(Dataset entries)
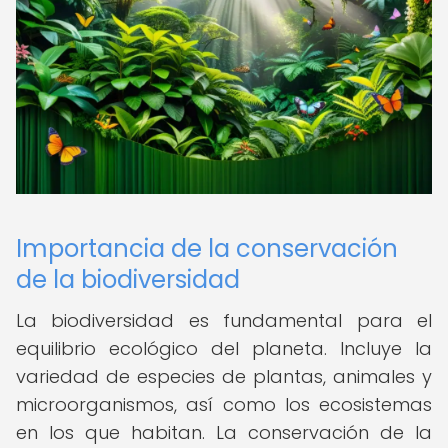
Importancia de la conservación
de la biodiversidad
La biodiversidad es fundamental para el
equilibrio ecológico del planeta. Incluye la
variedad de especies de plantas, animales y
microorganismos, así como los ecosistemas
en los que habitan. La conservación de la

## What to do:
Every word of the data should be reproduced exactly; please omit any pictures.

## Reply to the exercise:
Importancia de la conservación
de la biodiversidad
La biodiversidad es fundamental para el
equilibrio ecológico del planeta. Incluye la
variedad de especies de plantas, animales y
microorganismos, así como los ecosistemas
en los que habitan. La conservación de la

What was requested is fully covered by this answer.